Exercise description » Copy every entry exactly as given, minus the images.

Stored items
== Segment start ==

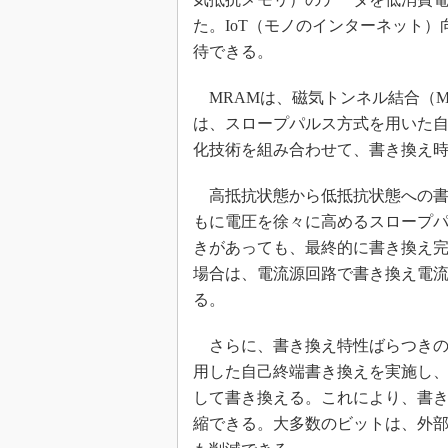
た。IoT（モノのインターネット
待できる。
MRAMは、磁気トンネル結合（M
は、スロープパルス方式を用いた
化技術を組み合わせて、書き換え
高抵抗状態から低抵抗状態への書
もに電圧を徐々に高めるスロープ
きがあっても、最終的に書き換え
場合は、電流源回路で書き換え電
る。
さらに、書き換え特性ばらつきの
用した自己終端書き換えを実施し、
して書き換える。これにより、書き
縮できる。大多数のビットは、外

== Segment end ==

Exercise solution »
た。IoT（モノのインターネット
待できる。
MRAMは、磁気トンネル結合（M
は、スロープパルス方式を用いた
化技術を組み合わせて、書き換え
高抵抗状態から低抵抗状態への書
もに電圧を徐々に高めるスロープ
きがあっても、最終的に書き換え
場合は、電流源回路で書き換え電
る。
さらに、書き換え特性ばらつきの
用した自己終端書き換えを実施し、
して書き換える。これにより、書き
縮できる。大多数のビットは、外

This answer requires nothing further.